I feel this sentiment especially strongly when it comes to making plans with my friends and family who are either single, child-free or both. Every now and then they want to spend an afternoon at the beach just relaxing, without a hyperactive child running around wanting to play, or go out to a club, both of these meaning I can’t always take my daughter with me. Which on occasion is great, to be childfree for a few hours and enjoy adult conversations but sometimes it’s not ideal as there are only two days in a weekend.

This leaves me in a predicament of having to choose between a fun time with my friends or waiting for a day when my child can be around. This extends wider to girl’s nights or sometimes just going out to watch soccer in a bar rather than a child-friendly restaurant. It often leaves me having to choose but this is part of the course when we are all in different stages of our lives leading to a further divide of how we choose to spend our time.

I spoke with Alexia, a fairly new mom who is going through this shift. She says that although she has managed to keep the same friends, their dynamic has shifted especially with those without children. When asked what her ideal night with friends is now she said, “An evening on the sofa, a glass of wine and a crappy movie that you don’t really watch and chat crap through instead.” Frankly, nothing sounds better.

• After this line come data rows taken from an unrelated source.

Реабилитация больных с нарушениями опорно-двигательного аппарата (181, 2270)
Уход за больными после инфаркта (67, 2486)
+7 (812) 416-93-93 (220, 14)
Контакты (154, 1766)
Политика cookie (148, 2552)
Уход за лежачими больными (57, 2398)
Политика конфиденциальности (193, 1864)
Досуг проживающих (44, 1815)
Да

There is an element of communicating needs to friends here, where making your closest and dearest understand that a night at the club is not how you want to connect because your routine and schedule does not permit it, but you are down for a 7 pm movie and maybe dinner after.

I do miss belonging to a bigger group, but staying connected to people is difficult when you’re barely connected to yourself

In the socially constructed hierarchy of relationships, friendship often fall at the bottom – romantic relationships, family and children often come first. Over time I have begun to feel less guilt surrounding leaving friendships behind if we no longer fit on the same spectrum of how we choose to spend our time. It’s not personal, just simply riding on different wavelengths and who’s to say one day we won’t get back together?

An element of putting ourselves first should also include maintaining the relationships that matter to us. We need to be intentional in our communication. We can’t rely on sending a few memes a week. We have to listen, show compassion, and engage, and all the things we expect to get back from our friends, not just in a time of crisis but consistently to nurture our friendships. Even though these friendships may look very different than they did 10 years ago, we have to make the time.

We have to use the last bits of energy we have to re-energize because these relationships won’t build themselves, we have to put in the work. We don’t have to relive the days of staying out until 5 am, some of us are not built for that anymore but we can catch a movie at 7 pm. Even as adults in romantic relationships and busy day jobs, we need to make time to cultivate our support system, a place separate from our day-to-day, a place to just relax, vent or laugh.

Our circles might be smaller now but that doesn’t mean they have to be any less fulfilling. So, let’s go out, have all the coffees, go to all the brunches, and take the kids to the beach. Let’s do it before we’re reminiscing about the people we used to know.

**This is not an advice column, this is simply my experiences in my life from my point of view.